Glupteba botnet is still active despite Google’s efforts to disrupt its operation

 

Glupteba botnet is still active despite Google’s efforts to disrupt its operation

The Glupteba malware botnet has resurfaced once again with renewed vigor despite Google’s efforts to disrupt its operations nearly a year ago. A blockchain analysis conducted by industrial and IoT cybersecurity firm Nozomi Networks shows that it took Glupteba operators about six months to build a new campaign from scratch and distribute it in the wild, and this time on a much larger scale.

The newest campaign, which is ongoing, has been launched in June 2022, according to Nozomi.

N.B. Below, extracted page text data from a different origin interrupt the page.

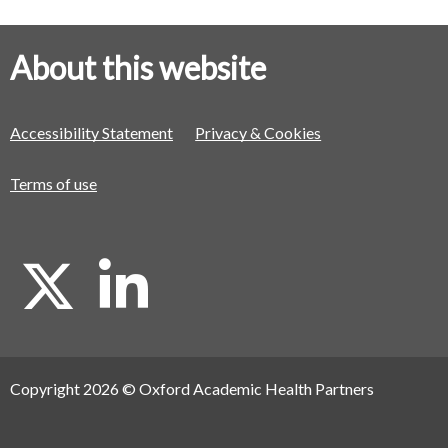
About this website
Accessibility Statement
Privacy & Cookies
Terms of use
X
L
i
Copyright 2026 © Oxford Academic Health Partners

Glupteba is a blockchain-enabled, modular malware that infects Windows devices to mine for cryptocurrency, steal user credentials and cookies, and deploy proxies on Windows systems and IoT devices. It is distributed via fraudulent ads or software cracks.

The researchers say there are several Glupteba modules aimed at exploiting vulnerabilities in various Internet of Things (IoT) appliances from vendors, such as MikroTik and Netgear.

“Surprisingly, Glupteba leverages the Bitcoin blockchain to distribute its Command and Control (C2) domains to infected systems. Apart from the fact that this is an uncommon technique, this mechanism is also extremely resilient to takedowns as there is no way to erase nor censor a validated Bitcoin transaction,” Nozomi's report notes. “Using the same approach that Glupteba is using to hide data within the blockchain, researchers can hunt for malicious transactions and recover their payloads. If the said domains are not stored in plaintext, reversing the Glupteba samples enables security researchers to decrypt the payload and access the embedded domains.”

The malware is designed to search the public Bitcoin blockchain for transactions related to wallet addresses owned by the threat actor so as to fetch the encrypted command and control (C&C) server address. This allows the botnet operators replace a C&C domain should it be taken down by sending a new transaction from the Bitcoin address distributing the domains.

Nozomi analyzed more than 1,500 Glupteba samples uploaded to VirusTotal, and was able to extract 15 wallet addresses that were used by the threat actors dating all the way back to June 19, 2019. The researchers believe that at least five different merchants and exchanges were used to fund the Glupteba addresses since 2019.

“In terms of resilience, we have seen how the actions Google took to disrupt the Glupteba botnet had an impact on the 2021 campaign, which we believe ended abruptly. Even with Google winning a favorable ruling recently, we hoped it would have inflicted a severe blow to Glupteba operations, but almost a year later we can say it most likely did not,” the researchers concluded.